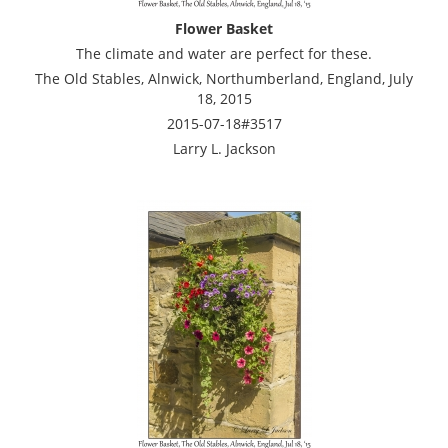
Flower Basket
The climate and water are perfect for these.
The Old Stables, Alnwick, Northumberland, England, July
18, 2015
2015-07-18#3517
Larry L. Jackson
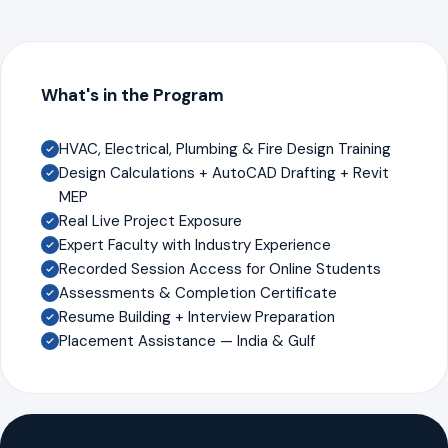
What's in the Program
HVAC, Electrical, Plumbing & Fire Design Training
Design Calculations + AutoCAD Drafting + Revit
MEP
Real Live Project Exposure
Expert Faculty with Industry Experience
Recorded Session Access for Online Students
Assessments & Completion Certificate
Resume Building + Interview Preparation
Placement Assistance — India & Gulf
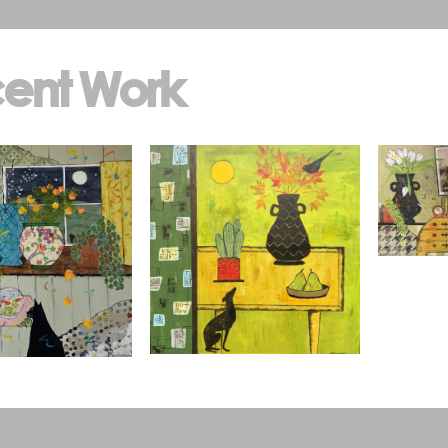
ent Work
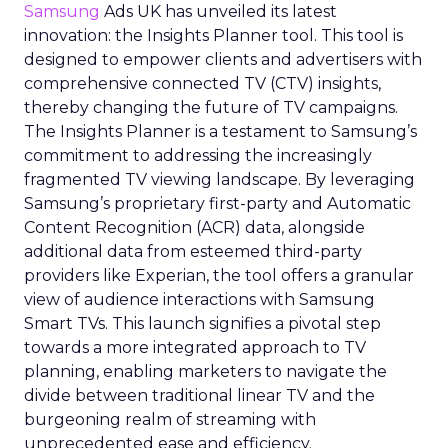
Samsung
Ads UK has unveiled its latest
innovation: the Insights Planner tool. This tool is
designed to empower clients and advertisers with
comprehensive connected TV (CTV) insights,
thereby changing the future of TV campaigns.
The Insights Planner is a testament to Samsung’s
commitment to addressing the increasingly
fragmented TV viewing landscape. By leveraging
Samsung’s proprietary first-party and Automatic
Content Recognition (ACR) data, alongside
additional data from esteemed third-party
providers like Experian, the tool offers a granular
view of audience interactions with Samsung
Smart TVs. This launch signifies a pivotal step
towards a more integrated approach to TV
planning, enabling marketers to navigate the
divide between traditional linear TV and the
burgeoning realm of streaming with
unprecedented ease and efficiency.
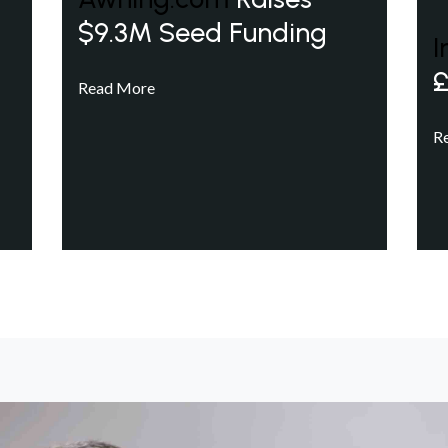
$9.3M Seed Funding
I
£
Read More
R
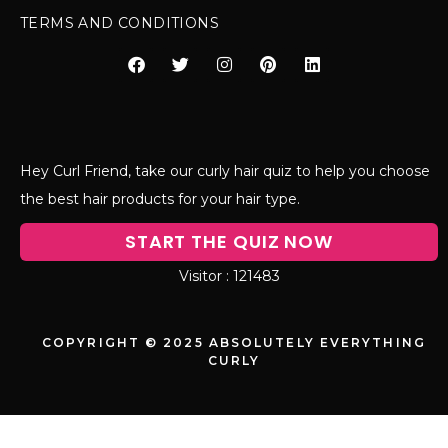
TERMS AND CONDITIONS
Hey Curl Friend, take our curly hair quiz to help you choose
the best hair products for your hair type.
START THE QUIZ NOW
121483
COPYRIGHT © 2025 ABSOLUTELY EVERYTHING
CURLY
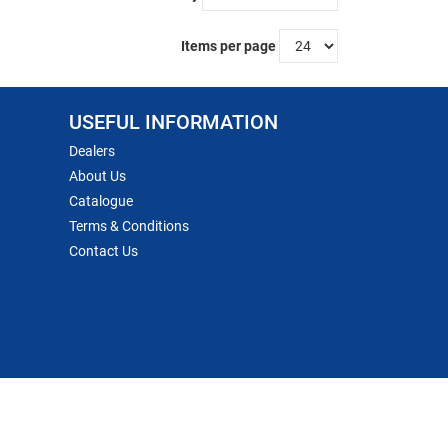
Items per page
USEFUL INFORMATION
Dealers
About Us
Catalogue
Terms & Conditions
Contact Us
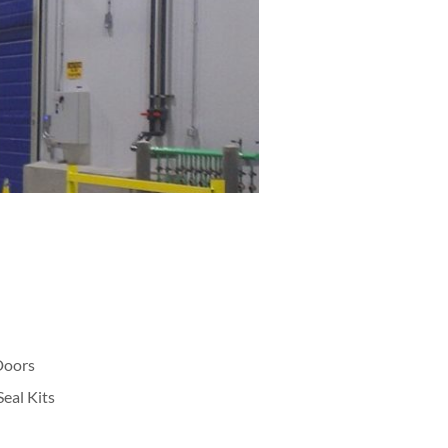
Doors
eal Kits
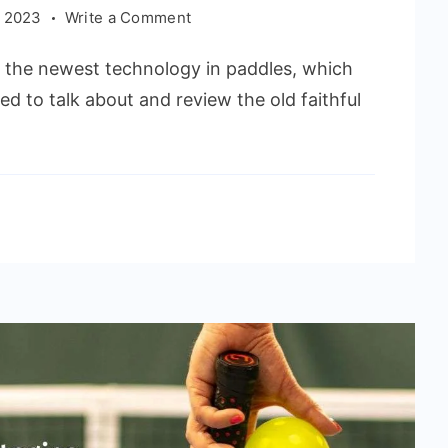
on
 2023
Write a Comment
Onix
l the newest technology in paddles, which
Z5
Graphite
ed to talk about and review the old faithful
Pickleball
Paddle
Review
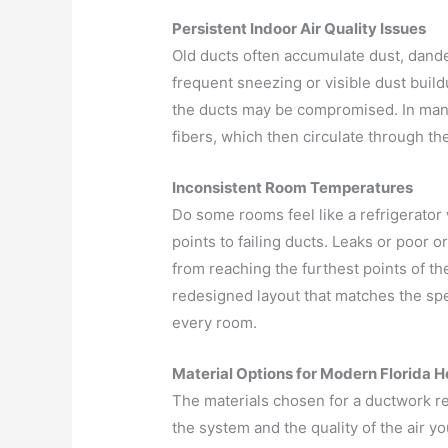
Persistent Indoor Air Quality Issues
Old ducts often accumulate dust, dander
frequent sneezing or visible dust buildu
the ducts may be compromised. In many
fibers, which then circulate through t
Inconsistent Room Temperatures
Do some rooms feel like a refrigerator
points to failing ducts. Leaks or poor o
from reaching the furthest points of t
redesigned layout that matches the spe
every room.
Material Options for Modern Florida 
The materials chosen for a ductwork re
the system and the quality of the air yo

### PROBLEM TO WORK ON
Within the listing above, the stretch from the line with "Placement Assistance — India & Gulf" down to the line with "thereby changing the future of TV campaigns." is to be given again exactly, end lines included and pictures excluded.

### WRITTEN ANSWER
Placement Assistance — India & Gulf
ent Work
Samsung
Ads UK has unveiled its latest
innovation: the Insights Planner tool. This tool is
designed to empower clients and advertisers with
comprehensive connected TV (CTV) insights,
thereby changing the future of TV campaigns.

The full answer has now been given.